I completely agree, and this has also been acknowledged by all the industry projects that I have been involved in – none of them assume bunkering directly at the terminal premises. There needs to be a barge or other ways of transferring LNG to a bunkering station. This is also line with normal bunkering practices for oil, where the bunkers normal come to the ship, and not the other way around. Therefore reason no 1 is invalid, as no plans have been made for bunkering directly at terminal premises.
Reason no 2:
“A huge new market for LNG [in terms of LNG bunkering] is emerging at a time when there is insufficient supply to cater to current LNG demand”
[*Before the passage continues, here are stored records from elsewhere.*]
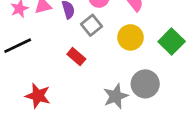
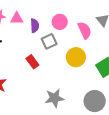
gray circle: (145, 84) -> (95, 101), moved

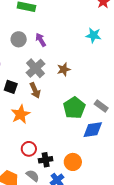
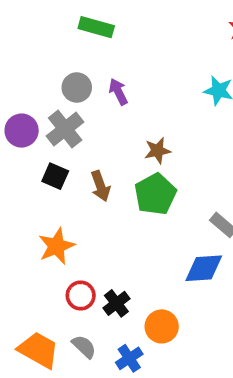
gray cross: (36, 68) -> (65, 129), moved
green pentagon: (74, 108) -> (155, 194), moved
orange star: (21, 114) -> (56, 246), moved
black cross: (46, 160) -> (116, 303), moved, turned -32

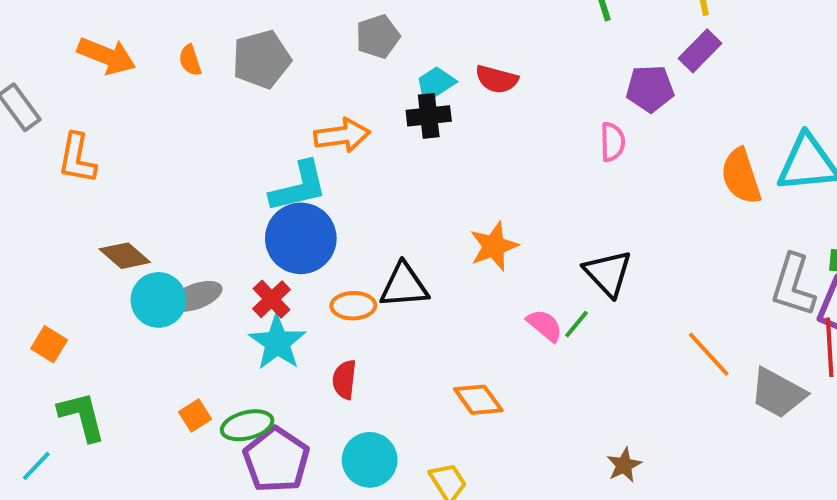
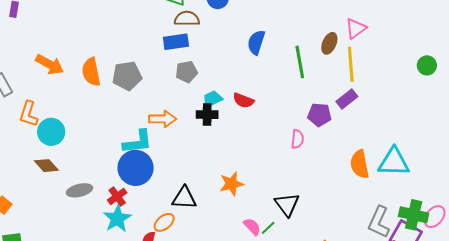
orange semicircle: (190, 60) -> (91, 72), size x1.8
cyan circle: (158, 300) -> (51, 132), moved
orange ellipse: (353, 306) -> (164, 222), moved, turned -45

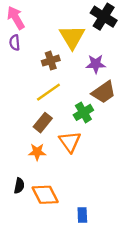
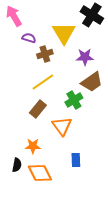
purple semicircle: (15, 43) -> (29, 38), moved, turned 112
orange star: (37, 152) -> (33, 146), moved
blue rectangle: (82, 215) -> (76, 160), moved

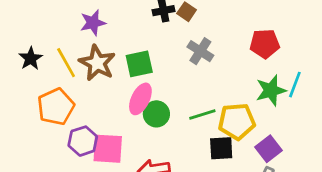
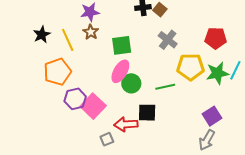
brown star: (97, 63) -> (91, 32), moved, size x0.6
yellow pentagon: (237, 121) -> (190, 67), moved
black square: (221, 148) -> (147, 113), moved
pink square: (108, 149) -> (93, 106), turned 35

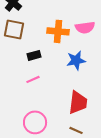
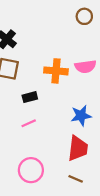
blue star: (76, 60) -> (81, 116), moved

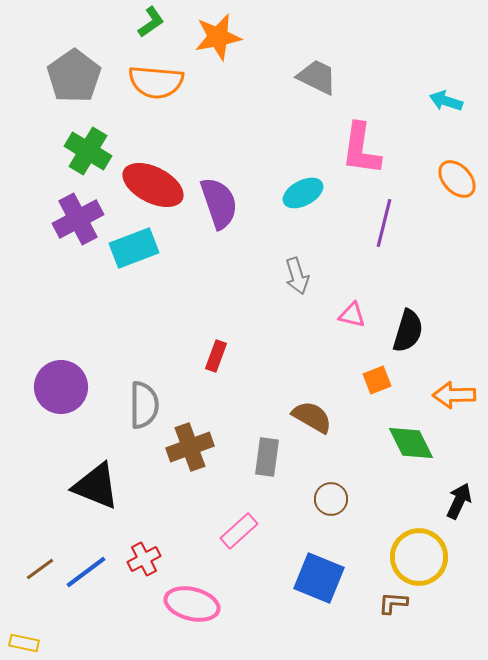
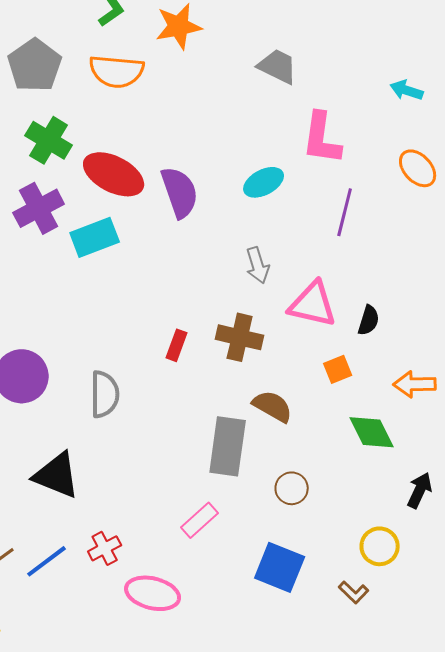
pink triangle: (352, 315) -> (313, 304), size x1.8
black semicircle: (408, 331) -> (369, 320), size x0.7
brown cross: (190, 447) -> (240, 337), moved, turned 33
gray rectangle: (267, 457) -> (228, 446), size x1.5
yellow circle: (419, 557) -> (380, 546), size x0.7
brown L-shape: (393, 603) -> (354, 592), turned -140

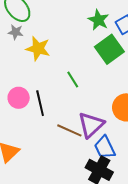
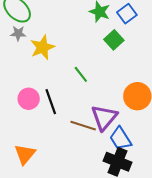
yellow star: (38, 49) -> (42, 47), turned -30
green square: (109, 49) -> (114, 40), size x0.7

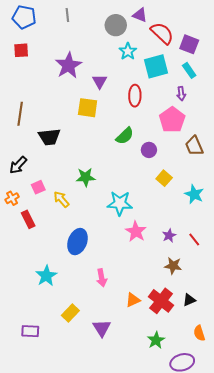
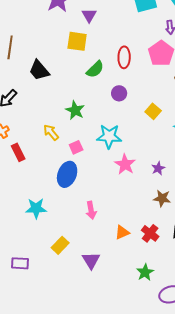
red ellipse: (135, 96) -> (124, 57), moved
green semicircle: (125, 136) -> (95, 69), moved
black trapezoid: (49, 137) -> (39, 70), turned 55
purple circle: (149, 150) -> (119, 93), moved
green star: (86, 177) -> (75, 110), turned 30
pink square: (38, 187) -> (76, 147), moved
cyan star: (46, 276) -> (36, 208), turned 30
red cross: (161, 301) -> (150, 233), size x0.7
This is simply incorrect. Supply meets demand for LNG, as it always has and always will. What this really is, is only a discussion of price. Who is willing to pay more for the LNG? And that may very well be the ships. Which also makes sense from an environmental point of view; power on land can be produced by other sources, even renewables. For ship fuel, LNG is the cleanest option we have.
Reason no 3:
“In addition, Regan pointed out that one Achilles’ heel that Singapore faced was that the country had no LNG bunker barges to begin with”
Oh, come on. Is it really going to push the development down road for ten years because we cant build a few barges?
Reason no 4:
“there are challenges which are not only unique to Singapore in terms of LNG bunkering, which various speakers at the event brought up, including high costs of vessels and infrastructure…”
As I have pointed out before, the emphasis on CAPEX is highly exaggerated. Investment decisions should be made based on cash flow models for the entire life cycle. And in such calculations, cost of fuel will be the overshadowing parameter for any ship, while CAPEX will only contribute 10-20% of total daily costs.
Reason no 5:
“… lack of international standards “
This is a lame excuse. Firstly, there are standardisation going on through several joint industry projects, and also an ISO committee. Secondly, the lack of international standards is not a show stopper. It normally just means that an extra risk analysis needs to be done, and some additional communication with flag and port states will be necessary.
Reason no 6:
“uncertainty about future pipeline gas and LNG prices”
Ok, what about the uncertainty about future oil prices? And especially prices of low sulphur fuel? It should be clear to everybody that fuel price uncertainty going forward will not only be about the absolute values of each fuel, it will also be about the relative difference between them.
To conclude, nothing of the reported discussions from the Bunkerspot conference shakes my confidence in LNG as a future marine fuel.